Raised gardens are a great way to grow vegetables and flowers. Here are some of the benefits of a raised bed:
1. Less weeds – since you have control of the soil weeds are less of an issue and easier to control
2. Animal control – if your raised bed is high enough it will be automatically protected from skunks, gophers and possum. You can also build a cover using chicken wire to protect young plants from squirrels and raccoons.
3. Easy to work – Soil is less compact making it easier to work
4. Extend Growing Season – Raised beds warm up quickly and freeze later. That means you can get a head start on the growing season and do more succession planting. It is also easier to cover if there is a risk of frost.
5. Less bending – Saves back strain and makes working in the garden more pleasant.
6. Start with great soil – When planting a garden directly in the ground, you start with the soil that’s already there, and that soil might not be ideal for gardening. However, when working with a raised garden bed, you choose the soil.
7. Location – Choose a place that gets at least 6 hours of sun per day, away from tree roots on a flat surface. Being able to place your bed ensures the best location for growing.
8. Wheelchair access – Raised beds allow those who are wheelchair bound to garden with ease.
9. Better aeration and drainage – The soil used in a raised bed allows for better aeration and drainage as compared to growing on the ground.
10. No soil compaction – Since you can’t walk on it, it cannot become compacted.
11. Higher yields – Raised beds offer richer soil allowing for better yields. Square foot gardening is also an option.
12. Water with ease – You know exactly where to water and no water is wasted.
13. Go vertical – A variety of trellis or climbing materials can be added to grow up instead of out.

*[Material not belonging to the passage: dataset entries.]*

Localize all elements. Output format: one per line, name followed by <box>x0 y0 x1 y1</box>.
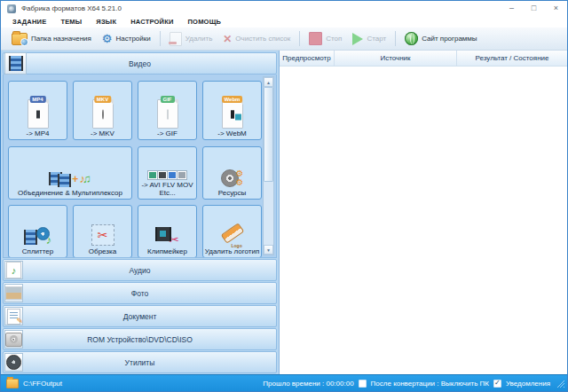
photo-section-icon <box>4 284 23 302</box>
multi-format-icon <box>148 171 186 179</box>
gif-label: -> GIF <box>156 129 178 137</box>
clear-list-icon: ✕ <box>223 34 232 44</box>
video-scrollbar[interactable]: ▲ ▼ <box>263 76 274 255</box>
start-button[interactable]: Старт <box>347 31 391 47</box>
stop-button[interactable]: Стоп <box>304 30 347 47</box>
window-controls: – □ × <box>501 1 567 16</box>
menu-language[interactable]: ЯЗЫК <box>89 18 123 26</box>
format-button-crop[interactable]: ✂ Обрезка <box>73 205 132 258</box>
format-button-mp4[interactable]: MP4 -> MP4 <box>8 81 67 140</box>
title-bar: Фабрика форматов X64 5.21.0 – □ × <box>1 1 567 16</box>
format-button-clipmaker[interactable]: ✂ Клипмейкер <box>138 205 197 258</box>
status-right-group: Прошло времени : 00:00:00 После конверта… <box>263 380 564 388</box>
format-sidebar: Видео MP4 -> MP4 MKV <box>1 51 279 374</box>
section-rom-device[interactable]: ROM Устройство\DVD\CD\ISO <box>3 328 277 350</box>
app-icon <box>7 4 16 13</box>
close-button[interactable]: × <box>545 1 567 16</box>
audio-section-icon: ♪ <box>4 261 23 279</box>
format-button-splitter[interactable]: ♪ Сплиттер <box>8 205 67 258</box>
toolbar: Папка назначения ⚙ Настройки Удалить ✕ О… <box>1 27 567 51</box>
clear-list-label: Очистить список <box>235 35 290 43</box>
destination-folder-button[interactable]: Папка назначения <box>6 31 97 47</box>
format-button-gif[interactable]: GIF -> GIF <box>138 81 197 140</box>
output-folder-icon <box>6 379 19 388</box>
start-icon <box>352 33 363 45</box>
format-button-resources[interactable]: ⚙ ⚙ Ресурсы <box>202 146 262 200</box>
globe-icon <box>405 32 418 45</box>
mux-icon: + ♪ ♫ <box>49 170 91 187</box>
window-title: Фабрика форматов X64 5.21.0 <box>21 4 122 12</box>
delete-icon <box>170 32 182 46</box>
settings-label: Настройки <box>116 35 151 43</box>
section-audio[interactable]: ♪ Аудио <box>3 259 277 281</box>
crop-label: Обрезка <box>88 247 117 255</box>
shutdown-label: После конвертации : Выключить ПК <box>371 380 489 388</box>
website-label: Сайт программы <box>422 35 477 43</box>
menu-task[interactable]: ЗАДАНИЕ <box>5 18 53 26</box>
delete-label: Удалить <box>185 35 213 43</box>
rom-section-icon <box>4 330 23 349</box>
elapsed-time-label: Прошло времени : 00:00:00 <box>263 380 353 388</box>
status-bar: C:\FFOutput Прошло времени : 00:00:00 По… <box>1 374 567 391</box>
menu-help[interactable]: ПОМОЩЬ <box>181 18 229 26</box>
column-result-state[interactable]: Результат / Состояние <box>457 51 567 66</box>
column-source[interactable]: Источник <box>335 51 457 66</box>
video-section-icon <box>4 52 27 74</box>
column-preview[interactable]: Предпросмотр <box>280 51 335 66</box>
main-area: Видео MP4 -> MP4 MKV <box>1 51 567 374</box>
maximize-button[interactable]: □ <box>523 1 545 16</box>
toolbar-separator <box>299 31 300 46</box>
website-button[interactable]: Сайт программы <box>399 30 482 47</box>
menu-settings[interactable]: НАСТРОЙКИ <box>123 18 180 26</box>
format-button-mkv[interactable]: MKV -> MKV <box>73 81 132 140</box>
folder-icon <box>12 33 28 45</box>
clear-list-button[interactable]: ✕ Очистить список <box>217 32 296 46</box>
section-document[interactable]: Документ <box>3 305 277 327</box>
task-list-body[interactable] <box>280 67 567 374</box>
clipmaker-label: Клипмейкер <box>146 247 188 255</box>
stop-icon <box>309 32 322 45</box>
section-video[interactable]: Видео <box>3 52 277 74</box>
clipmaker-icon: ✂ <box>155 228 179 246</box>
format-button-webm[interactable]: Webm -> WebM <box>202 81 262 140</box>
utilities-section-label: Утилиты <box>25 358 255 367</box>
scrollbar-thumb[interactable] <box>264 87 273 182</box>
section-utilities[interactable]: Утилиты <box>3 351 277 373</box>
notifications-label: Уведомления <box>506 380 550 388</box>
splitter-icon: ♪ <box>24 229 52 246</box>
format-button-mux[interactable]: + ♪ ♫ Объединение & Мультиплексор <box>8 146 132 200</box>
mkv-label: -> MKV <box>90 129 115 137</box>
video-format-grid: MP4 -> MP4 MKV -> MKV GI <box>3 74 277 258</box>
start-label: Старт <box>367 35 386 43</box>
toolbar-separator <box>160 31 161 46</box>
scrollbar-track[interactable] <box>264 87 273 245</box>
scroll-down-icon[interactable]: ▼ <box>264 245 273 255</box>
remove-logo-icon: Logo <box>219 223 246 247</box>
section-photo[interactable]: Фото <box>3 282 277 304</box>
shutdown-checkbox[interactable] <box>359 380 367 388</box>
delete-button[interactable]: Удалить <box>164 30 218 48</box>
stop-label: Стоп <box>326 35 342 43</box>
menu-themes[interactable]: ТЕМЫ <box>53 18 89 26</box>
scroll-up-icon[interactable]: ▲ <box>264 77 273 87</box>
destination-folder-label: Папка назначения <box>31 35 91 43</box>
utilities-section-icon <box>4 353 23 372</box>
gif-file-icon: GIF <box>154 96 181 129</box>
notifications-checkbox[interactable]: ✓ <box>493 380 501 388</box>
mp4-file-icon: MP4 <box>25 96 51 129</box>
gear-icon: ⚙ <box>102 33 113 44</box>
output-path[interactable]: C:\FFOutput <box>23 380 62 388</box>
mux-label: Объединение & Мультиплексор <box>17 189 123 197</box>
app-window: Фабрика форматов X64 5.21.0 – □ × ЗАДАНИ… <box>0 0 568 392</box>
video-section-label: Видео <box>25 59 255 68</box>
format-button-avi-flv-mov[interactable]: -> AVI FLV MOV Etc... <box>138 146 197 200</box>
document-section-icon <box>4 307 23 325</box>
format-button-remove-logo[interactable]: Logo Удалить логотип <box>202 205 262 258</box>
task-list-header: Предпросмотр Источник Результат / Состоя… <box>280 51 567 67</box>
crop-icon: ✂ <box>91 224 114 246</box>
settings-button[interactable]: ⚙ Настройки <box>97 31 156 46</box>
photo-section-label: Фото <box>25 289 255 298</box>
resize-grip[interactable] <box>556 380 564 388</box>
rom-section-label: ROM Устройство\DVD\CD\ISO <box>25 335 255 344</box>
minimize-button[interactable]: – <box>501 1 523 16</box>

How to Build a Raised Garden
Materials Required
A. 6 – 1 X 10 X 8 – Common pine boards
A1. 2 of these cut in half for the ends (4 pieces)
B. 2 – 2 X 2 X 6 – Common pine boards
C. 3 – 2 X 4 X 4 – Common pine boards
C1. Cut into 6 – 21 inch pieces – supports

Chicken wire – 2 – 4 1/2 foot strips
Deck screws – about 20
Staple Gun
Wire cutter
Do not use pressure treated wood, it can leach chemicals into the soil. Common pine or cedar boards are recommended. Most lumbar stores will cut the wood for a minimal cost.
Make the ends first by attaching 2 parts (A1) to 2 parts C1. (C1) will have an extra inch which can either be used to bury into the ground for extra support or be used to attach a cover or vertical support. Do this twice.
Attach 2 of the (A) boards to side. Attaching the bottom piece first is the easiest. Do this twice.

raised bed

Attach 2 supports (C1) in the middle (Middle (C1) supports not shown in photo). You now have a basic frame.
Staple about 2 – 4 ½ foot pieces of chicken wire to both ends of (B). Screw (B)’s to inside of end and you now have a raised bed. Be sure to place on flat surface that gets at least 6 hours of sunlight per day. It is also important to have a path around the bed to walk.
Soil for a Raised Garden Bed
Most important factor for a raised bed is that the soil is friable. Friable soil is crumbly in texture.

soil for raised beds

Before adding soil, you should place a bottom layer of cardboard, brown bags, newspaper or garden fabric to prevent weeds.
There are a few formulas for raised bed soil.


The most common combination for raised beds is an equal amount of:
1/3 Compost
1/3 Vermiculite
1/3 Peat Moss
Compost can be from your own, purchased or can be animal compost
Coconut coir is more sustainable and can be used instead of peat moss

Growing medium

Pro-Mix is a formula that contains both vermiculite and peat moss already mixed. This can be used along with compost to create a fantastic mix.